エイレーネは持ち寄ったファイルから書類の束と写真を取り出し、机の上に広げた。森羅たちが机の回りに集まり、それらをのぞき込む。

「こちらは第5を率いるプリンセス火華大隊長です」
「うわぁ、凄いびじ…じゃない、随分若い大隊長さんなんですね」
「大隊長の中ではもっともお若い方ですわ。とても優秀な研究者でいらっしゃるとか」

写真に写るのはなめし皮のような褐色の肌に青い瞳、ファーつきの特注防火コートを羽織る豪奢な美女の姿だった。一流モデルも真っ青のスタイルをひけらかすような、扇情的な服装をしている。

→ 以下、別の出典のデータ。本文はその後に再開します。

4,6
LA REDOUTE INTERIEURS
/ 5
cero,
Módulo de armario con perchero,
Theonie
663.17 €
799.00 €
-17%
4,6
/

「第5…なるほど。灰島をバックに持つここほど研究設備の整った隊は、他にないでしょう。人体発火現象について、何かしらの情報を掴んだ可能性は高い」
「実は、これはその灰島から得た情報なのですが。ここ最近、火華大隊長は灰島に報告せず、独断で何らかの研究を続けているそうなのですわ」
「怪しいですね、それは…」

情報提供と言えば聞こえはいいが、これはつまり要請なのだろう。プリンセス火華に釘を刺してくれ、という。
切り捨てるには有能な人材。けれど“おいた”を見逃すわけにはいかないということか。まあ、灰島に貸しを作るのはやぶさかではない。
相手は特殊消防隊きっての才媛。強敵だろうが、幸いこちらには“カード”もある。

「いかがかしら、桜備大隊長。あなたも最初は第5、だと思っていらしたのではなくて?」

何せ、“彼女”を第8に配属させたのだから。
微笑むエイレーネの意図を掴んだのか、桜備大隊長は苦しげに眉を寄せる。良心を捨てきれず、部下を道具として扱うことのできない彼の善良さは青いが、同時に尊いものなのだろう。
ーーだが。善性にこだわっていては、手が届かないものもあるのだ。